__Work request__: Could you print exactly the lines of the listing below, starting at the line that has "Protomartyr sortira Hotel" and ending at the line that has "Fil de navigation", and only those lines?

[Start of section]

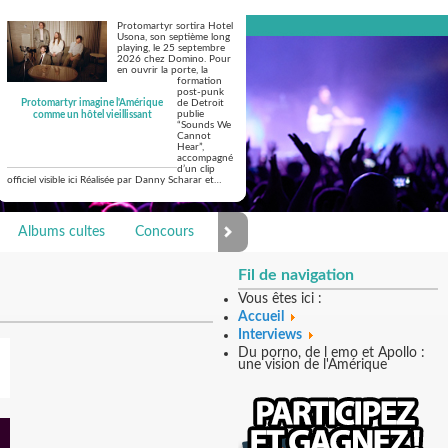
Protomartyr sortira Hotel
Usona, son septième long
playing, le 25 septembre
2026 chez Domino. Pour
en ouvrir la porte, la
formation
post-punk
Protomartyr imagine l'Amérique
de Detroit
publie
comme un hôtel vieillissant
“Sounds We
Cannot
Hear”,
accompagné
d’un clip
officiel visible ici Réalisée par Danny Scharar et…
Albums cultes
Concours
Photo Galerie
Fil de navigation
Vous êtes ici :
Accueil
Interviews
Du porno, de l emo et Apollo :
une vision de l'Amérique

[End of section]
[Start of section]

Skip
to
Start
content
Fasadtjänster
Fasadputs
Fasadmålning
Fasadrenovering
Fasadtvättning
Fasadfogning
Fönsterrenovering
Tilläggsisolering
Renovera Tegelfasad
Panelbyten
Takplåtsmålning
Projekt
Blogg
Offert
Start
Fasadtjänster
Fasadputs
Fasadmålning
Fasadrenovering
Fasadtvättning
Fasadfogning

[End of section]

__Answer box__:
Protomartyr sortira Hotel
Usona, son septième long
playing, le 25 septembre
2026 chez Domino. Pour
en ouvrir la porte, la
formation
post-punk
Protomartyr imagine l'Amérique
de Detroit
publie
comme un hôtel vieillissant
“Sounds We
Cannot
Hear”,
accompagné
d’un clip
officiel visible ici Réalisée par Danny Scharar et…
Albums cultes
Concours
Photo Galerie
Fil de navigation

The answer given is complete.